Where does a chargeable event gain go on the tax return?
For an individual, on the additional-information pages (SA101): the gain, the number of complete years the policy ran, and the notional tax treated as paid for an onshore bond. HMRC’s helpsheet HS320 sets out the entries.
Do I pay tax on the gain if the bond is onshore?
An onshore bond carries a notional 20% tax credit (ITTOIA 2005 s.530), so a basic-rate taxpayer usually has no more to pay. Higher- and additional-rate taxpayers pay the excess over 20%, after top-slicing relief.

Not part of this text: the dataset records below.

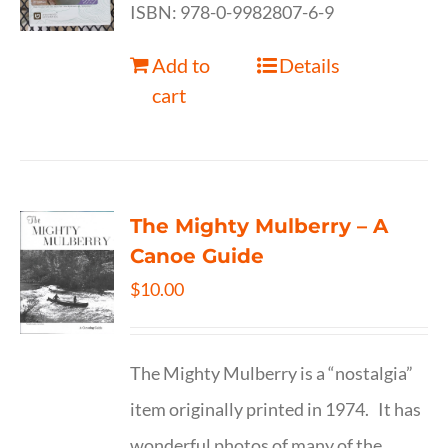
ISBN: 978-0-9982807-6-9
Add to
Details
cart
The Mighty Mulberry – A
Canoe Guide
$
10.00
The Mighty Mulberry is a “nostalgia”
item originally printed in 1974. It has
wonderful photos of many of the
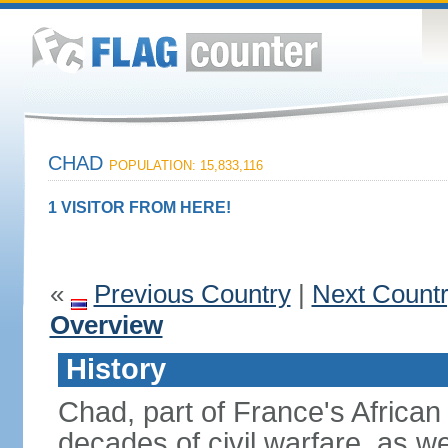
CHAD
POPULATION: 15,833,116
1 VISITOR FROM HERE!
«
Previous Country
|
Next Count
Overview
History
Chad, part of France's African
decades of civil warfare, as we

Offshore bonds carry no credit.
Does a bond gain mean I have to file a self-assessment return?
If the gain (or the additional tax it creates) leaves tax that PAYE didn’t collect, a self-assessment return is due. A basic-rate taxpayer with only an onshore gain often has nothing further to pay and may not need to file.
Sources & grounding
  • Process basis: HMRC IPTM3505 (the gain), ITTOIA 2005 s.552 (the insurer’s certificate obligation), IPTM7300 onwards (reporting of chargeable event gains), HS320 (HMRC’s Gains on UK life insurance policies helpsheet).
  • Onshore notional credit: ITTOIA 2005 s.530 — a basic-rate (20%) tax credit treated as paid on an onshore (UK) bond gain; offshore gains carry no such credit. The credit is not repayable.
  • Illustrative gain figure (£60,000 over 6 complete years → £10,000 annual equivalent): the engine’s IPTM-EX-03-OFFSHORE anchor, re-used purely to show where a reported gain and its slice sit; the reporting steps themselves are procedural.

For planning and illustration purposes only. Verify all inputs against source documents. This explainer does not constitute financial or tax advice.